Alors vous comprenez bien, qu’en réalité, il ne s’agit pas vraiment de lieu. Ce n’est pas par une technique de respiration yogi, ou un point d’énergie…Il s’agit en réalité de se rendre présent à une présence. C’est cela « aller dans les profondeurs de son cœur ». C’est comprendre que mon être est plus que seulement ce que j’en perçois. Comprendre que je ne vis que parce qu’il est avec moi. Et alors comment faire ?
La tradition chrétienne possède un outil extraordinaire, ça s’appelle l’oraison ! C’est une prière silencieuse et personnelle. Ce temps de cœur à cœur est primordial. Nous avons besoin de temps de louange enflammés, où nous magnifions les merveilles de Dieu, oui ! Et nous avons tout autant besoin de silence. « Le silence est l’espace dont l’esprit a besoin pour déployer ses ailes » dit Antoine de Saint Exupéry.
Ce silence il nous permet de retrouver celui en qui tout se résout. Descendre dans la profondeur, faire cette rencontre en nous de celui qui y demeure, c’est vraiment quitter l’agitation de la surface. Ce n’est pas la nier, ou faire comme si l’agitation n’existait pas. Mais c’est percevoir tout cela selon le regard de Dieu. C’est comprendre l’épaisseur du monde, et c’est surtout retrouver espérance et charité, quand justement les courants de surface font balloter la barque.
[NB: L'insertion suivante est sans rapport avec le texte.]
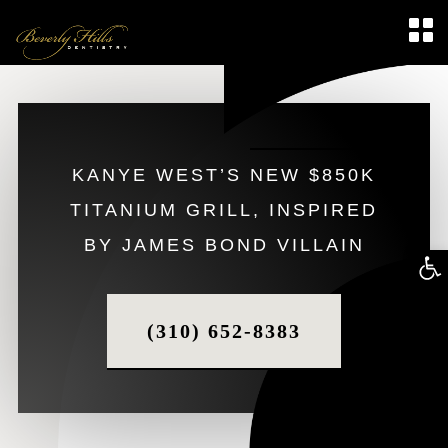
KANYE WEST’S NEW $850K
TITANIUM GRILL, INSPIRED
BY JAMES BOND VILLAIN
Op
too
(310) 652-8383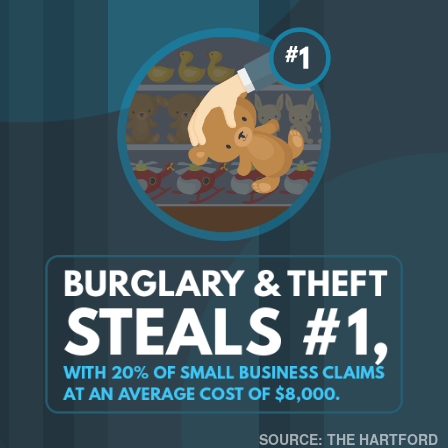
SOURCE: THE HARTFORD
Quand trop de questions assaillent, quand la multitude des soucis nous envahit, il existe bien une présence, un lieu : les profondeurs, où Dieu se tient et il veut nous dire que tout va bien aller, parce que tout, absolument tout, est dans sa main.
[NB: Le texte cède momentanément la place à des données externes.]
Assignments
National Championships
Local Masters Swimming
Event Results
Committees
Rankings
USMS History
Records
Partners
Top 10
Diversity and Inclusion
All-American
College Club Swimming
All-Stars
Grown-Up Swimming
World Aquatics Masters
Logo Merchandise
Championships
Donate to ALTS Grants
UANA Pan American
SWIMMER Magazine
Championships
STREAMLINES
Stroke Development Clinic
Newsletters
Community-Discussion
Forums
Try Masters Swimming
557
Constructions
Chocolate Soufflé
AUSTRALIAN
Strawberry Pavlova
Et le verbe qui suit, qui indique ce que l’on doit faire une fois arriver dans les profondeurs, c’est « lâcher » son filet. Lâché tout ce qui retient…pour attraper ! C’est vraiment cette idée d’ouvrir la main et de laisser tomber, ou laisser aller, en latin c’est « laxate », pas besoin d’expliquer quel mot cela à donner en français…Aller là où Dieu est, lâcher ce qui nous encombre pour recevoir ce que Dieu donne…en abondance ‼
C’est peut être ça que dit Jésus à Pierre : « Comprend Pierre, qu’il y a en toi un monde, qu’il y a en toi plus que le monde, il y a en toi celui qui l’a créé et que veut le sauver. » Il existe des personnes qui n’ont jamais fait l’expérience de cette rencontre, qui n’est pas forcément sensorielle ! Ce n’est pas ce que je ressens qui compte en premier dans l’oraison, c’est d’être présent ! Notre vie intérieure, et toute notre vie, prend un tout autre virage quand on expérimente cela.
C’est cela le grand secret de la paix. Nous avons trop l’habitude de vivre à la surface, et nous pensons que les troubles des courants, sont des mouvements de fond…au contraire ces mouvements nous permette de redescendre dans les profondeurs ! Tout cela nous rappelle que nous devons vivre unis à lui. C’est dans l’oraison que je m’uni à la volonté divine, et c’est cette union qui donne lieu à la Paix !
Mais la paix nous en reparlerons, au prochain épisode !
[1] C’est le mot grec que nous suivons depuis le début, qui ici est traduit par « abîme », mais qui signifie tout autant « profondeur ».